(RECORDS FOR THE EXERCISE)
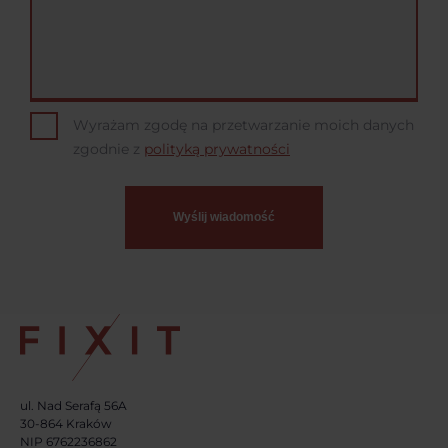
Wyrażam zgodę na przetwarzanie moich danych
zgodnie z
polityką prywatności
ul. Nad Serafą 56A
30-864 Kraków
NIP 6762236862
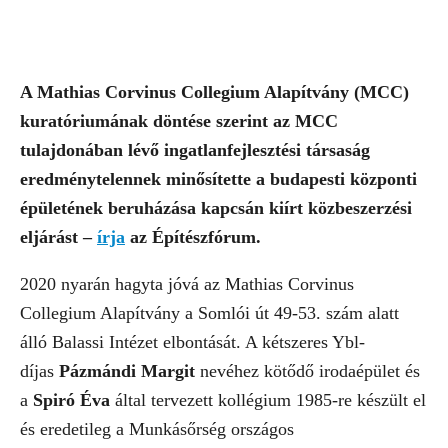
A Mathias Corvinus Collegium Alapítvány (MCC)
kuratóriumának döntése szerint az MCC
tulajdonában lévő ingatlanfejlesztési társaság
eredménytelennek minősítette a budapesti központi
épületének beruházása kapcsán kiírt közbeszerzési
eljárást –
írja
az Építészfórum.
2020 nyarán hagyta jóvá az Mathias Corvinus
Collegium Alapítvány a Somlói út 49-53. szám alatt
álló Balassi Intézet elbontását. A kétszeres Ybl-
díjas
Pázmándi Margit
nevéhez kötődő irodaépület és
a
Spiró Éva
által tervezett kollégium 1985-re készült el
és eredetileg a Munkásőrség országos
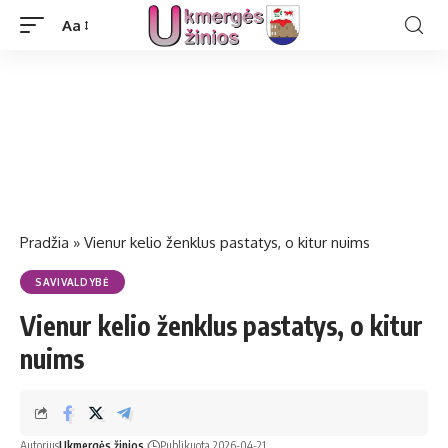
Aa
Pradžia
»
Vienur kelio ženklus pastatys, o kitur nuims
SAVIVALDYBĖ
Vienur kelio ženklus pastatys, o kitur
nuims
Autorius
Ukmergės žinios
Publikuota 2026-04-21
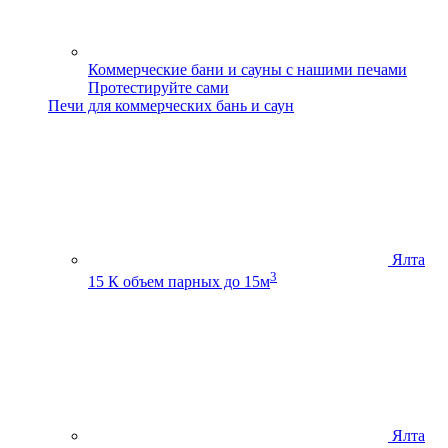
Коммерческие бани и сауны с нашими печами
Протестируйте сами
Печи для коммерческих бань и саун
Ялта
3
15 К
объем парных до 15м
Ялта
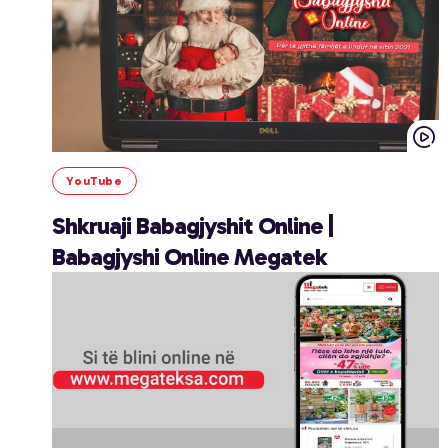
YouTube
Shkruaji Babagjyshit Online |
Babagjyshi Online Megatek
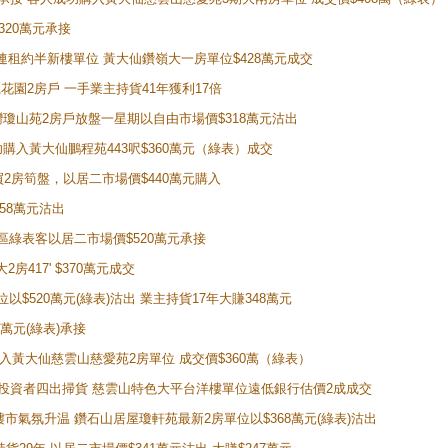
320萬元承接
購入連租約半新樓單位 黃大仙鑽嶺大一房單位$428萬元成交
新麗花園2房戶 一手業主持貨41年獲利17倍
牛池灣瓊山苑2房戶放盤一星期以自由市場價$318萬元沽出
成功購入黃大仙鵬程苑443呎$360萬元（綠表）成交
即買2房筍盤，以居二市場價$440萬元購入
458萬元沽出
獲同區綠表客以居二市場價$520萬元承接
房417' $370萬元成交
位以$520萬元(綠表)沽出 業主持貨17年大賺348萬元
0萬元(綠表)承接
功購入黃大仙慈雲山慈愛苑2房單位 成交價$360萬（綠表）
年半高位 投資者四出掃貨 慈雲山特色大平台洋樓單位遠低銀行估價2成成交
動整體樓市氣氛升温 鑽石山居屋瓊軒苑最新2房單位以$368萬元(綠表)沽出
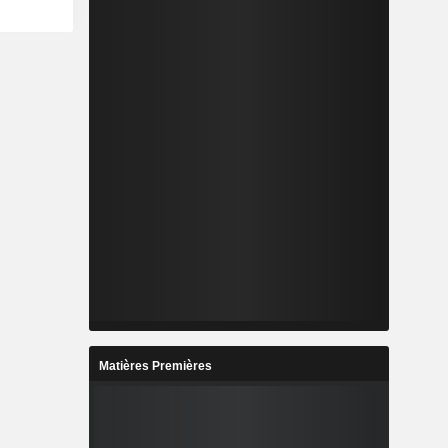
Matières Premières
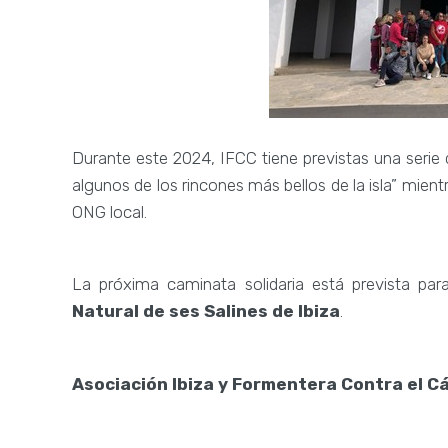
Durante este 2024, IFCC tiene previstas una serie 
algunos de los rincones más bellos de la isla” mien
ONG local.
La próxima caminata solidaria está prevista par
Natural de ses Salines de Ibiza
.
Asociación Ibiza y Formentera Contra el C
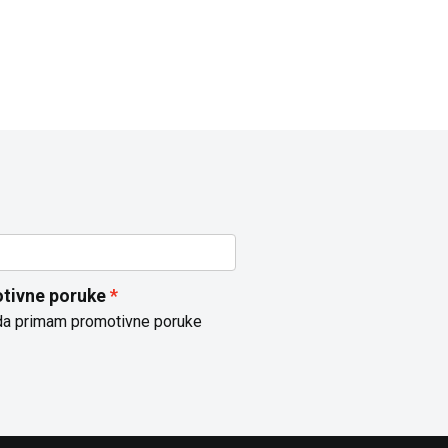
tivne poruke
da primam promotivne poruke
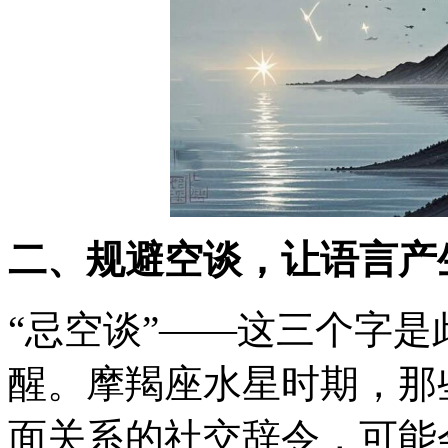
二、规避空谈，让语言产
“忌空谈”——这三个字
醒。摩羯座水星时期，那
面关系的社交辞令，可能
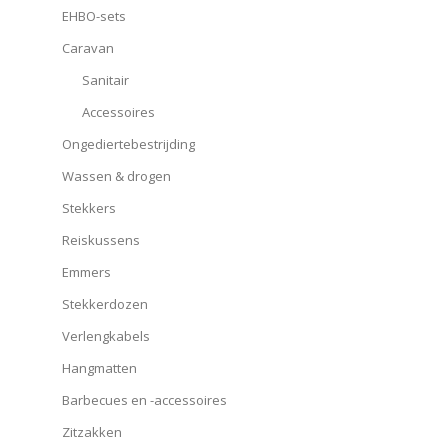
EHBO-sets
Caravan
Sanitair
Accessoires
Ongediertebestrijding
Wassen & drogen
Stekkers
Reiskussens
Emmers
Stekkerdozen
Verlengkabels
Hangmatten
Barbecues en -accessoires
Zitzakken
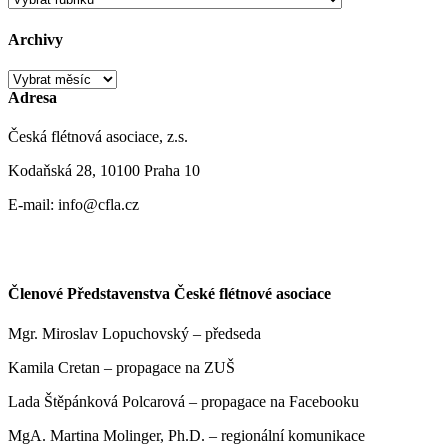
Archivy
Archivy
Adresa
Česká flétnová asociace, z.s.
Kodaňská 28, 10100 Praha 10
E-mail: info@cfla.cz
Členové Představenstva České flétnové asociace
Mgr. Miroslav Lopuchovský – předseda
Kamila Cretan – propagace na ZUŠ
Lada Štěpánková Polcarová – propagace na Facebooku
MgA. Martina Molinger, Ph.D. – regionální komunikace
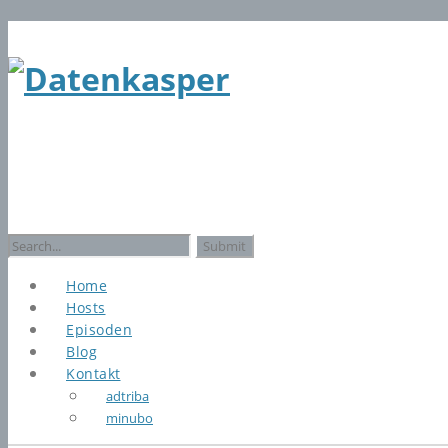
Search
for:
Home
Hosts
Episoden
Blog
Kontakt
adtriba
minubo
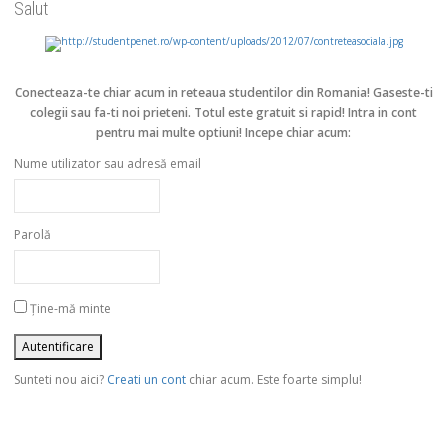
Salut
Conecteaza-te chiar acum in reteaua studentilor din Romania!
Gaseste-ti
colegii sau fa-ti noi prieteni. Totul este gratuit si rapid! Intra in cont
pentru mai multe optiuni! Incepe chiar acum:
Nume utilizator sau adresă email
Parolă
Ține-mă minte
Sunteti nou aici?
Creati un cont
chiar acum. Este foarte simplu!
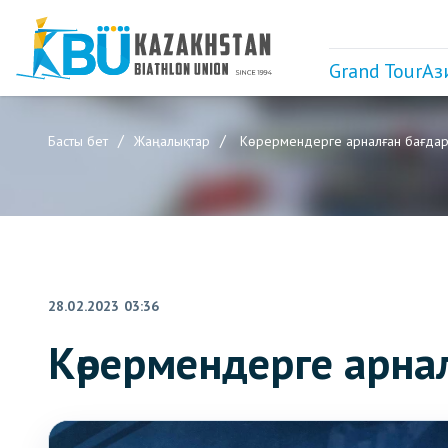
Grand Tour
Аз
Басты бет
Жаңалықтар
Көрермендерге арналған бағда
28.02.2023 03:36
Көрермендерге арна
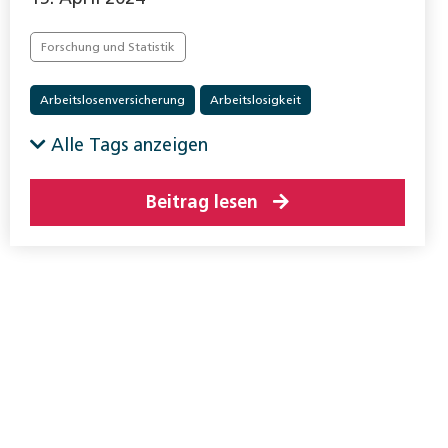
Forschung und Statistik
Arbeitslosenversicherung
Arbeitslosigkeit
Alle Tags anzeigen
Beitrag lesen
(End RECORDS FOR THE EXERCISE)
(RECORDS FOR THE EXERCISE)
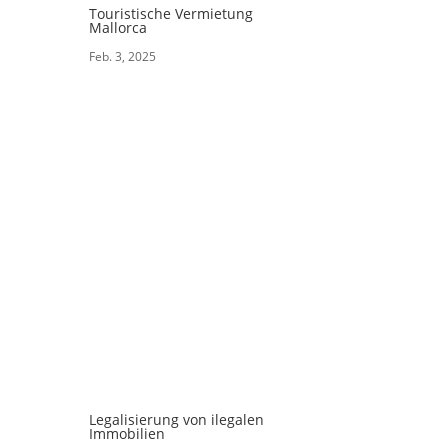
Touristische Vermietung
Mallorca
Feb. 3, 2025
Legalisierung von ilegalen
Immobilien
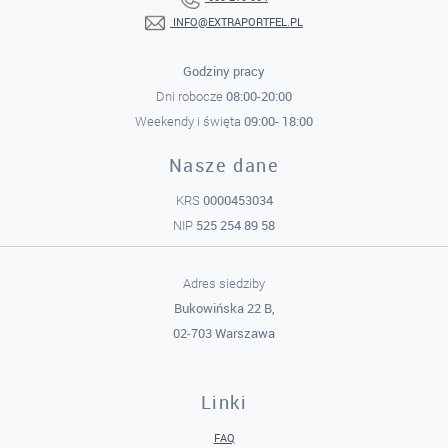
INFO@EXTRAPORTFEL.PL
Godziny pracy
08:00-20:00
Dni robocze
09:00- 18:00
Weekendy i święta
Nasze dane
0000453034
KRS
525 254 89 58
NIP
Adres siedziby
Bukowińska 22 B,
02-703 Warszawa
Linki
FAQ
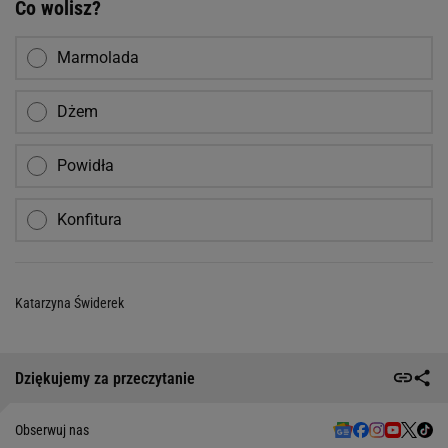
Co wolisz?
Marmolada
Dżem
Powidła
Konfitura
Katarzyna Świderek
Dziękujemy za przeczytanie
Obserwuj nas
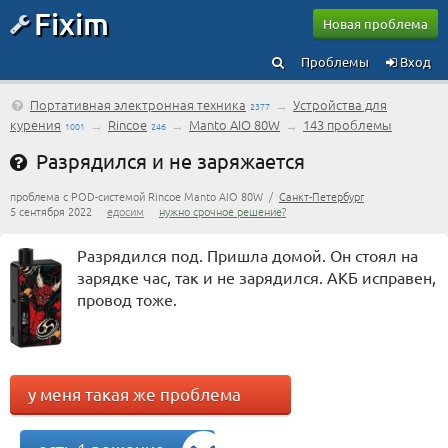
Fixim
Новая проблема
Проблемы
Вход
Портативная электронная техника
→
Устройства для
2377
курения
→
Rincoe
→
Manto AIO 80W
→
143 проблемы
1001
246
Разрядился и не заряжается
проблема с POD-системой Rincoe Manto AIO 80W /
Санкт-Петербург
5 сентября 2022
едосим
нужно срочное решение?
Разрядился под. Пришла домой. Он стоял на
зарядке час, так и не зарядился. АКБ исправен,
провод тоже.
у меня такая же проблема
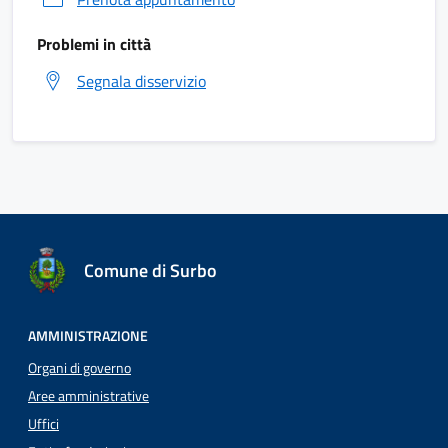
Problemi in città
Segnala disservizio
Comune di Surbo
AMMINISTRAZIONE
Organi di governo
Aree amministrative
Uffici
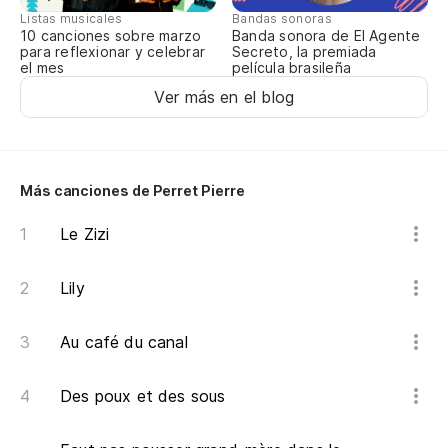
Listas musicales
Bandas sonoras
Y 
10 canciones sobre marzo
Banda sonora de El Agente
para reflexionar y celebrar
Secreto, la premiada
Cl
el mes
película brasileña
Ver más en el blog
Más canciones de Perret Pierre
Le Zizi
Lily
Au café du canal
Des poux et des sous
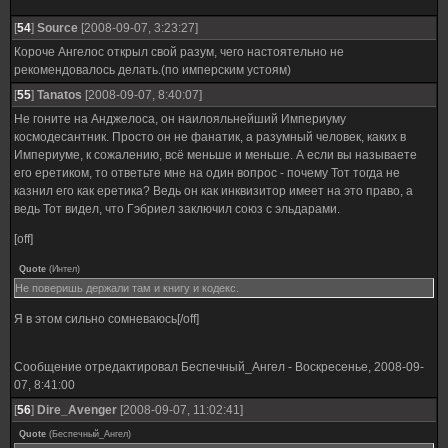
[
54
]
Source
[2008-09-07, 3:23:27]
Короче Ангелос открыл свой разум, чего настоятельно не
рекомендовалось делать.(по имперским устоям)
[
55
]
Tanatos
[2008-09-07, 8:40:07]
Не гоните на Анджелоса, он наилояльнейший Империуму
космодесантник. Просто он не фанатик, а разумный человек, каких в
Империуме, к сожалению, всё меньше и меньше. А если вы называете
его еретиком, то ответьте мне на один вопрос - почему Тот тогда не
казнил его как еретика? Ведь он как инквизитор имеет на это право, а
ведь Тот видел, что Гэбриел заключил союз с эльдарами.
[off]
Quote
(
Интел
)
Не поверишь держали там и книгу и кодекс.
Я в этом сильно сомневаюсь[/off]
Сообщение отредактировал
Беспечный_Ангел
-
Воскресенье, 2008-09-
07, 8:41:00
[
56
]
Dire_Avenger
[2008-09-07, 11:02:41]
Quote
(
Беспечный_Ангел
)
(End RECORDS FOR THE EXERCISE)
• WHAT IS BEING ASKED: From the material above, give again exactly the lines from the one that contains "Vienur kelio ženklus pastatys, o kitur nuims" through the one that contains "Kamila Cretan – propagace na ZUŠ", and leave out the pictures.

• RESPONSE AREA:
Vienur kelio ženklus pastatys, o kitur nuims
SAVIVALDYBĖ
Vienur kelio ženklus pastatys, o kitur
nuims
Autorius
Ukmergės žinios
Publikuota 2026-04-21
Коммерческие бани и сауны с нашими печами
Протестируйте сами
Печи для коммерческих бань и саун
Ялта
3
15 К
объем парных до 15м
Ялта
YouTube
Shkruaji Babagjyshit Online |
Babagjyshi Online Megatek
320萬元承接
購入連租約半新樓單位 黃大仙鑽嶺大一房單位$428萬元成交
新麗花園2房戶 一手業主持貨41年獲利17倍
牛池灣瓊山苑2房戶放盤一星期以自由市場價$318萬元沽出
成功購入黃大仙鵬程苑443呎$360萬元（綠表）成交
即買2房筍盤，以居二市場價$440萬元購入
458萬元沽出
獲同區綠表客以居二市場價$520萬元承接
房417' $370萬元成交
位以$520萬元(綠表)沽出 業主持貨17年大賺348萬元
0萬元(綠表)承接
功購入黃大仙慈雲山慈愛苑2房單位 成交價$360萬（綠表）
年半高位 投資者四出掃貨 慈雲山特色大平台洋樓單位遠低銀行估價2成成交
動整體樓市氣氛升温 鑽石山居屋瓊軒苑最新2房單位以$368萬元(綠表)沽出
Matières Premières
Durante este 2024, IFCC tiene previstas una serie 
algunos de los rincones más bellos de la isla” mien
ONG local.
La próxima caminata solidaria está prevista par
Natural de ses Salines de Ibiza
.
Asociación Ibiza y Formentera Contra el C
tivne poruke
da primam promotivne poruke
二、规避空谈，让语言产
“忌空谈”——这三个字
醒。摩羯座水星时期，那
面关系的社交辞令，可能
EHBO-sets
Caravan
Sanitair
Accessoires
Ongediertebestrijding
Wassen & drogen
Stekkers
Reiskussens
Emmers
Stekkerdozen
Verlengkabels
Hangmatten
Barbecues en -accessoires
Zitzakken
Archivy
Archivy
Adresa
Česká flétnová asociace, z.s.
Kodaňská 28, 10100 Praha 10
E-mail: info@cfla.cz
Členové Představenstva České flétnové asociace
Mgr. Miroslav Lopuchovský – předseda
Kamila Cretan – propagace na ZUŠ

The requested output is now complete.